Friday, Dec. 29, 1961
Into the Valley
THE BURNING BRAND (368 pp.)--Cesore Pavese--Walker ($7.50).
THE HOUSE ON THE HILL (192 pp.)--Cesore Pavese--Walker ($3.95).
At his death in 1950, Italy's Cesare Pavese was a novelist ranked by his countrymen with Elio Vittorini and Alberto Moravia. He was also a highly respected poet and the foremost interpreter and translator of American literature in Italy. Ironically, he is little known in the U.S., perhaps because he wrote a poet's kind of novel (The Moon and the Bonfires) whose language faded in translations.
The Burning Brand, the journal Pavese kept from 1935-50. may well bring his novels into vogue. It is a haunting book, at once a cry of anguish, a case history, and a series of thoughtful notes on the art of fiction. Like any diary not intended for other eyes but not effectually shielded from them, the journal is an invitation to soul-peep, teasing the reader with questions: Which revelations are honest, which are subterfuges, and how clearly did the confessor see the difference? Pavese himself warns that "what I say may not be true, but the fact that I say it betrays my inner being." Suicide was Pavese's most constant preoccupation, and a few days after the last words were written, he killed himself by swallowing sleeping pills. There are false notes almost to the end, but the last entries have the sickening truth of skid marks on a mountain road. The reader peers into the valley, fascinated with the wreckage, and somehow embarrassed to be present and whole.

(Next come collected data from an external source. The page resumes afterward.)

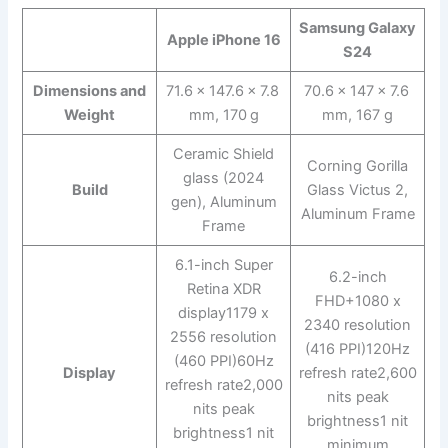
Samsung Galaxy
Apple iPhone 16
S24
Dimensions and
71.6 x 147.6 x 7.8
70.6 x 147 x 7.6
Weight
mm, 170 g
mm, 167 g
Ceramic Shield
Corning Gorilla
glass (2024
Build
Glass Victus 2,
gen), Aluminum
Aluminum Frame
Frame
6.1-inch Super
6.2-inch
Retina XDR
FHD+1080 x
display1179 x
2340 resolution
2556 resolution
(416 PPI)120Hz
(460 PPI)60Hz
Display
refresh rate2,600
refresh rate2,000
nits peak
nits peak
brightness1 nit
brightness1 nit
minimum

Not Words, an Act. The most obvious cause (although certainly not the deepest-lying one) of his spasms of melancholy and eventual suicide was ludicrous and pathetic: although not impotent, he could not make love satisfactorily. "It is a failing that makes suicide worthwhile," he wrote in 1937. His life by that time had become a series of failed love affairs and slow convalescences. At his high points he could theorize about the construction of the ideal female breasts, or amuse himself with quips ("Rome is a crowd of young men waiting to have their shoes polished"). But always the diary entries turn to despair, and the joking becomes brackish: "No would-be suicide can endure the thought of anything so meaningless as being run over or dying of pneumonia. So beware of draughts and street corners."
Pavese's last courting of death seems to have been deliberate, as perhaps the others were. At the height of his fame he fell in love with a pretty, heedless American actress. After she broke off their affair, he penned a line of furtive self-knowledge in an agonized love letter: "Yet even you are only a pretext . . ." She was just that, for Pavese yearned to die, and did, after a final entry: "All this is sickening. Not words. An act. I won't write any more."
The trouble with knowing this is that one is tempted to regard it as an easy key to the author (when clearly the busy, successful literary man is as real as the agonized lover) and a road map of his work. Pavese's journal is a strong argument for the theory that one should know nothing at all about an author. A look at his brief, excellent novel, The House on the Hill, shows why.
Relearned Lesson. The hero is a Turin schoolteacher who has cut himself off from all but casual contact with his fellows. It is the winter of 1943-44; the people of Turin take to the hills each night to escape Allied bombing. The teacher, Corrado, drifts into the company of an underground group. One of the members is Gate, a former mistress, and he suspects that he is the father of her son Dino. But Gate does not want to take up with him again, and although he likes Dino, he does not press her. Eventually she is arrested, and he loses track of the boy. Feeling only vague remorse, he walks through the hills to his parents' home in San Stefano Belbo. There his immunity from feeling gradually vanishes. The chaotic, tag-end war comes nearer: "We are being driven from one hiding place to the next like so many hunted hares. In the end [the war] will force us to fight too, extorting an active consent from us." Corrado begins to accept what has been distasteful to him (and what Pavese never resigned himself to)--complicity in the frightening crime of being human.
Earnest readers, equipped with the half-truths of the journal, will equate the hero's unnamed hurts with the author's specific sexual wounds and assume that Pavese is the hero of his own ink-and-paper daydream. He is not, for the simple reason that Corrado accepts life as the author could not. The cause of Corrado's estrangement from humanity is kept ambiguous, not because it is a Freudian acrostic but because the ambiguity lets the author make a general statement about the human condition.
Thus journal and novel teach a lesson that amateur psychologists might well (but probably will not) take to heart: the art is never the man, the novel cannot be understood by psychoanalyzing the novelist. In fact, a novel can be ruined by a reader almost as easily as it can be botched by a writer.